_Prompt_
Keep only those lines of the records that include the string "ceilings".

______

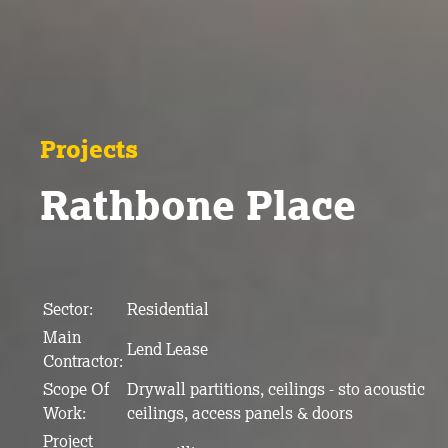
Projects
Rathbone Place
Sector:
Residential
Main
Lend Lease
Contractor:
Scope Of
Drywall partitions, ceilings - sto acoustic
Work:
ceilings, access panels & doors
Project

______

_Completed exercise_
Drywall partitions, ceilings - sto acoustic
ceilings, access panels & doors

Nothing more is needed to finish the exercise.